"""

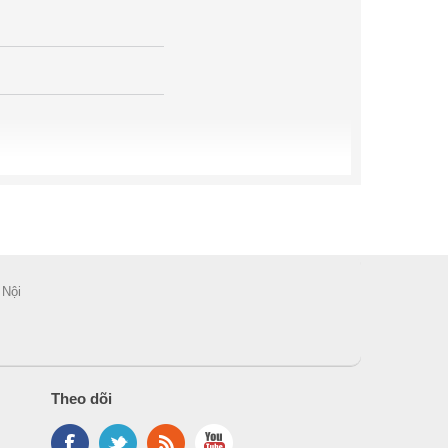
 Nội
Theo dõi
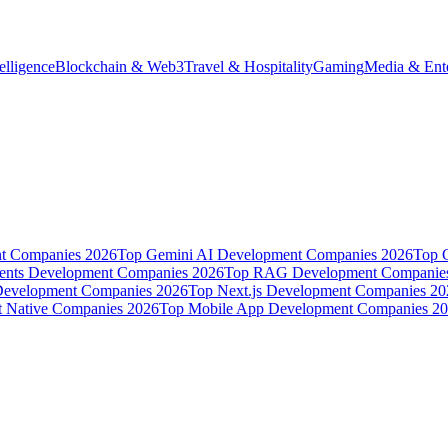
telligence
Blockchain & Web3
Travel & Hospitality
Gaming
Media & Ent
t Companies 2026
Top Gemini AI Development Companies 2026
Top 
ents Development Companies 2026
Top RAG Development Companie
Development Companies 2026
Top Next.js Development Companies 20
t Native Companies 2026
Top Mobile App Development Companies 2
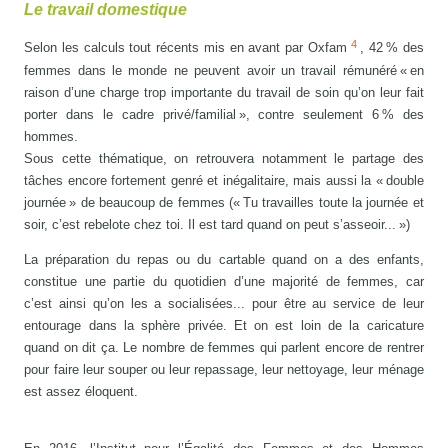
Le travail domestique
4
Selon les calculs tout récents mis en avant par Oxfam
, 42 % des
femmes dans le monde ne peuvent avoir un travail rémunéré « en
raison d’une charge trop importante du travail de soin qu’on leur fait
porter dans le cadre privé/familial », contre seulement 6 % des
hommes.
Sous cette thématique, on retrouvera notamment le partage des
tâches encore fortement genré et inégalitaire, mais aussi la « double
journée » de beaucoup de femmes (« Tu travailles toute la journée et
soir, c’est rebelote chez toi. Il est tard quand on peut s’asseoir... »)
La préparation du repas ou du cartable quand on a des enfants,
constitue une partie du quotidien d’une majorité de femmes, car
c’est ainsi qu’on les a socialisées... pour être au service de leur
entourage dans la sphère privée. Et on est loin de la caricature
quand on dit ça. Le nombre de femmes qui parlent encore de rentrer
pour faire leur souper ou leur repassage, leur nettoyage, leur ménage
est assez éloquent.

"""
"""

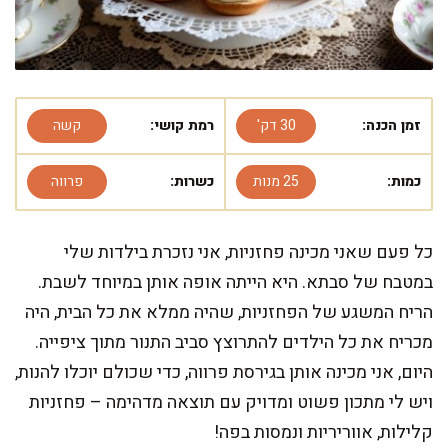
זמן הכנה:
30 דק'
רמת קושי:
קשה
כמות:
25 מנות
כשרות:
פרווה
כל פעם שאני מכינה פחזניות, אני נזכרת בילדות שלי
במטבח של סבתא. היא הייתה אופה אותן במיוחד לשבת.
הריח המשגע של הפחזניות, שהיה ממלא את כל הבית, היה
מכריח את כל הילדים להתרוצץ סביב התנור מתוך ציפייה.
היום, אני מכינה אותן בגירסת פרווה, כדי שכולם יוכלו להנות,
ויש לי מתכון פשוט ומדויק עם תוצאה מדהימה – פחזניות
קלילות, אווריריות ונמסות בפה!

"""
"""

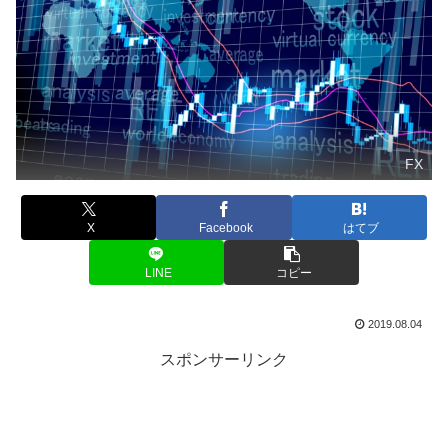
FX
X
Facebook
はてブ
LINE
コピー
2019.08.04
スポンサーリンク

"""

◆ **Assignment**:
Wherever a line above contains "dans", copy that line.

◆ **Written answer**:
femmes dans le monde ne peuvent avoir un travail rémunéré « en
porter dans le cadre privé/familial », contre seulement 6 % des
entourage dans la sphère privée. Et on est loin de la caricature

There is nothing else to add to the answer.